Поселочек наш в те осенние дни напоминал тающую льдину, которая быстро — прямо-таки на глазах — уменьшается в размерах. К началу октября едва ли в десяти домах оставались жить люди.

Некоторые из них держали своих собак, так что волей-неволей маршруты Джека и Братишки становились все короче и короче. Все чаще они прибегали к нам и все более подолгу оставались на нашем крыльце.

А потом мы вдруг заметили, что они — целыми днями уже с нами, а если вдруг исчезают, то мы уже волнуемся: «Куда это псы запропастились?»

К Закидухе они приходили разве что ночевать.

Надо признаться, что, оставшись в пустом поселке, мы первое время чувствовали себя не совсем уютно: слишком уж непривычно все было.

Дак и как, скажите, могли ощущать себя мы, прирожденные горожане, если выпадали дни, а иной раз и несколько дней подряд, когда мы не видали в глаза ни единого человека?

Безлюдье было роскошным, что и говорить. Оно нас не тяготило, нет, мы, напротив, — упивались им, но трудно было к нему привыкнуть.
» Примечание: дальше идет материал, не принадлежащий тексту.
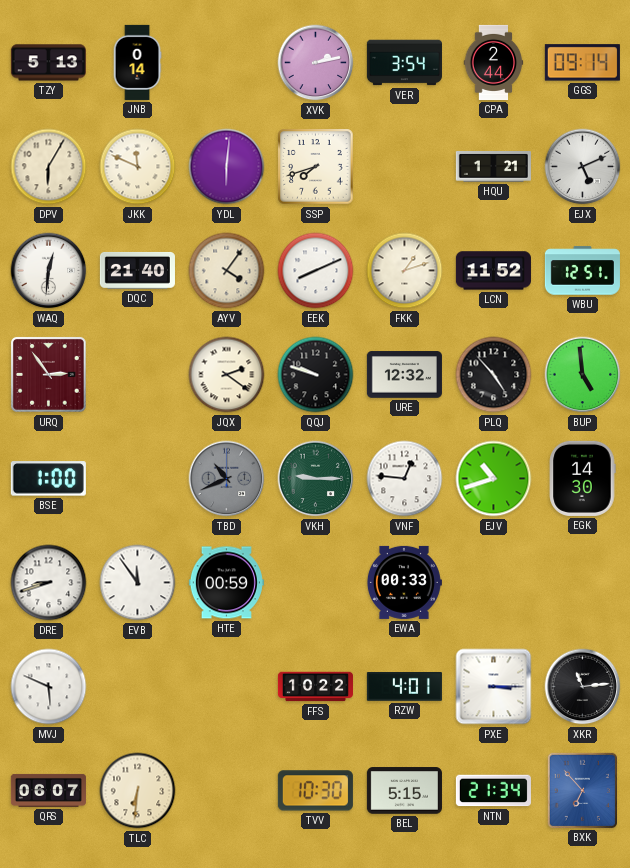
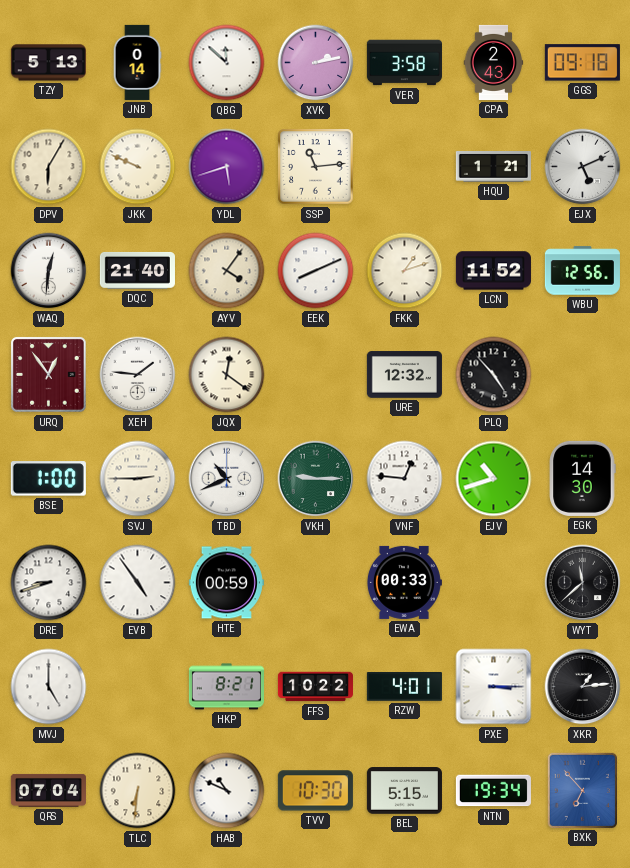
QBG: none -> 11:52
VER: 3:54 -> 3:58
CPA: 2:44 -> 2:43
GGS: 09:14 -> 09:18
JKK: 11:49 -> 9:49
YDL: 6:01 -> 5:42
SSP: 7:42 -> 11:14
WBU: 12:51 -> 12:56
URQ: 2:54 -> 12:54
XEH: none -> 1:46
JQX: 2:21 -> 12:21
QQJ: 9:48 -> none
BUP: 4:59 -> none
SVJ: none -> 2:45
TBD dial: grey -> white
EVB: 11:54 -> 4:54
WYT: none -> 11:38
MVJ: 5:49 -> 5:00
HKP: none -> 8:21
XKR: 11:14 -> 1:14
QRS: 06:07 -> 07:04
HAB: none -> 10:49
NTN: 21:34 -> 19:34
То же следует сказать о тишине.

Порой такая мощная тишь падала на поселок, что становилось тревожно и беспокойно на сердце. Будто в предвестье беды… Не поверите, слышно было, как жужжит лампочка на фонаре в двадцати шагах.

Восторг, с которым мы взирали на творящуюся вокруг нас осень, был восторгом, но нам причиняло почти надрыв, почти страдание — чрезмерность и разноликость красоты, не виданной нами доселе. Чересчур уж всего было.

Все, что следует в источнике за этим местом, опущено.